Inclusive Classroom Practices: Pronouns

Shawn BushDiversity Initiatives

By Shawn Bush (he/him/his)

Lately, you may have experienced more conversations, meetings, and Zoom call introductions including the announcing of one’s pronouns. When working with young people, it is important to create a learning environment in which students feel safe in exploring and expressing their identities. But how does accurately using students’ pronouns help to establish an inclusive classroom community? 

Image Courtesy GLSEN
Implicit Bias

There is a crucial distinction between what you know about someone’s identity based on what they have shared, and what you assume about a person’s identity based on your perceptions of their appearance. For example, when someone shares their name, pronouns, past lived experiences, or other information pertaining to their identity, they are directly communicating to you who they are and how to address them. The person has agency over their own identity and labels. When you assume labels or identifiers without input or consent, you are positing your own perspective onto assess how that person identifies.

You cannot know a person’s identity just by observation. When you make assumptions about someone’s identity based on perception instead of listening to how they identify, you are likely influenced by implicit bias. The Kirwan Institute for the Study of Race and Ethnicity defines implicit bias as “attitudes or stereotypes that affect our understanding, actions, and decisions in an unconscious manner.” They write, “These biases are activated involuntarily and without an individual’s awareness or intention.” Even if you do not intend to use your own preconceived ideas to form biases about people, you can still be influenced by those notions and act in a way that reflects these biases.

Therefore, we should not make assumptions about identity based on external factors such as clothing, mannerisms, or appearance. It is important to note that these harmful assumptions and mischaracterizations are not limited to pronouns or gender identity. Assumptions of people’s race, ethnicity, age, sexuality, income, ability, or any other categorization stem from a false conception that we have the ability to know folks and how to respect them better than they know for themselves. This creates a power dynamic between teacher and student in which the student may not feel safe being a part of the classroom community. It is important to listen to students and be understanding when they share how they identify with you.

Setting the Tone and Modeling Inclusive Practices

So, how do we open up these channels of communication? And, how do we ensure that we are continuously respecting each other’s identities in the classroom? One way is to invite students to share their preferred pronouns for themselves if they are comfortable, and to use gender neutral language until you get specification. It also helps to offer your personal pronouns first. This opens up the space for others to identify as they would like. Prioritize making learning environments conducive to authentic conversations about inclusivity by setting the tone and modeling inclusive practices yourself.

Pointers from Mx. Schwarz

Another important tip for educators is to provide rationale for why you are asking students for their pronouns. Students will have varying experiences with how much they have thought about their own pronouns. In order for them to all be respectful of each other, it helps to understand more fully why you are asking. Ace Schwarz, a non-binary teacher in Pennsylvania, offers this explanation to their students:

My name is Mx. Schwarz, and my pronouns are they/them/theirs. This means that you would replace my name with the pronoun “they”. For example, instead of saying “Mx. Schwarz is a science teacher,” you’d say “They are a science teacher.” We can’t know someone’s pronouns based on their name or appearance, so it’s important to ask. In this class, we respect everyone, and that includes not making assumptions about each other. I want to honor your pronouns and not make assumptions about which ones you use based on your name and appearance, which is why I’m asking for them.

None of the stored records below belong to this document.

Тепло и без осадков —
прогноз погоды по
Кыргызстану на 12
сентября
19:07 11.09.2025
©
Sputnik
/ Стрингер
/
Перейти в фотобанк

Tips for Explaining and Introducing Pronouns

Schwarz’ introduction is excellent for many reasons. They share their own information to open the space for others and they give rationale for why we share pronouns. Often there are misconceptions that asking for pronouns is asking for gender identity, but that is not the case. Schwarz writes “Students (and parents) tend to assume that when we ask for pronouns we’re asking about gender identity, and we’re not. Pronouns are not synonymous with gender. What we’re really doing is respecting people and how they want to be referred to. Notice in the above example, the word ‘gender’ appears zero times because that’s not what this is about. When students understand that I don’t want to make assumptions about them, it tends to make more sense.”

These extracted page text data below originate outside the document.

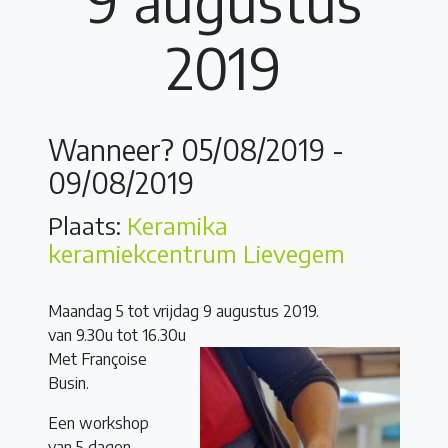
2019
Wanneer? 05/08/2019 -
09/08/2019
Plaats:
Keramika
keramiekcentrum Lievegem
Maandag 5 tot vrijdag 9 augustus 2019.
van 9.30u tot 16.30u
Met Françoise
Busin.
Een workshop
van 5 dagen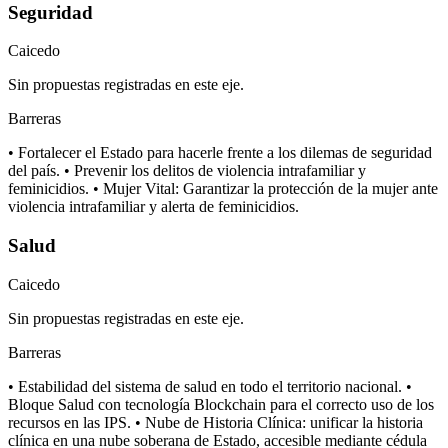
Seguridad
Caicedo
Sin propuestas registradas en este eje.
Barreras
• Fortalecer el Estado para hacerle frente a los dilemas de seguridad
del país. • Prevenir los delitos de violencia intrafamiliar y
feminicidios. • Mujer Vital: Garantizar la protección de la mujer ante
violencia intrafamiliar y alerta de feminicidios.
Salud
Caicedo
Sin propuestas registradas en este eje.
Barreras
• Estabilidad del sistema de salud en todo el territorio nacional. •
Bloque Salud con tecnología Blockchain para el correcto uso de los
recursos en las IPS. • Nube de Historia Clínica: unificar la historia
clínica en una nube soberana de Estado, accesible mediante cédula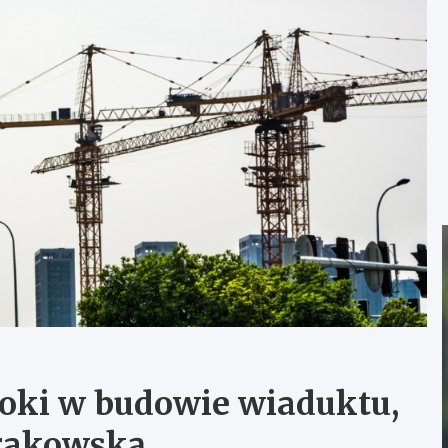
roki w budowie wiaduktu,
Krakowską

Making Your Classroom a Safe, Inclusive Space

To read more from Mx. Schwarz, their blog Teaching Outside the Binary is an excellent resource for teachers or anyone working with young people. Gay, Lesbian, and Straight Education Network (GLSEN) also has this helpful Pronouns Guide. It is useful if you are new to learning about pronouns, or if you are curious what to do when you make a mistake (thank the person for correcting you!). You also may want to check out Gender Wheel, which provides teacher tips, book recommendations for conversations about pronouns, as well as interactive tools and games. By seeking out more information and refusing to assume students’ identities, we can help foster a safer, more inclusive space for students to explore themselves and their learning.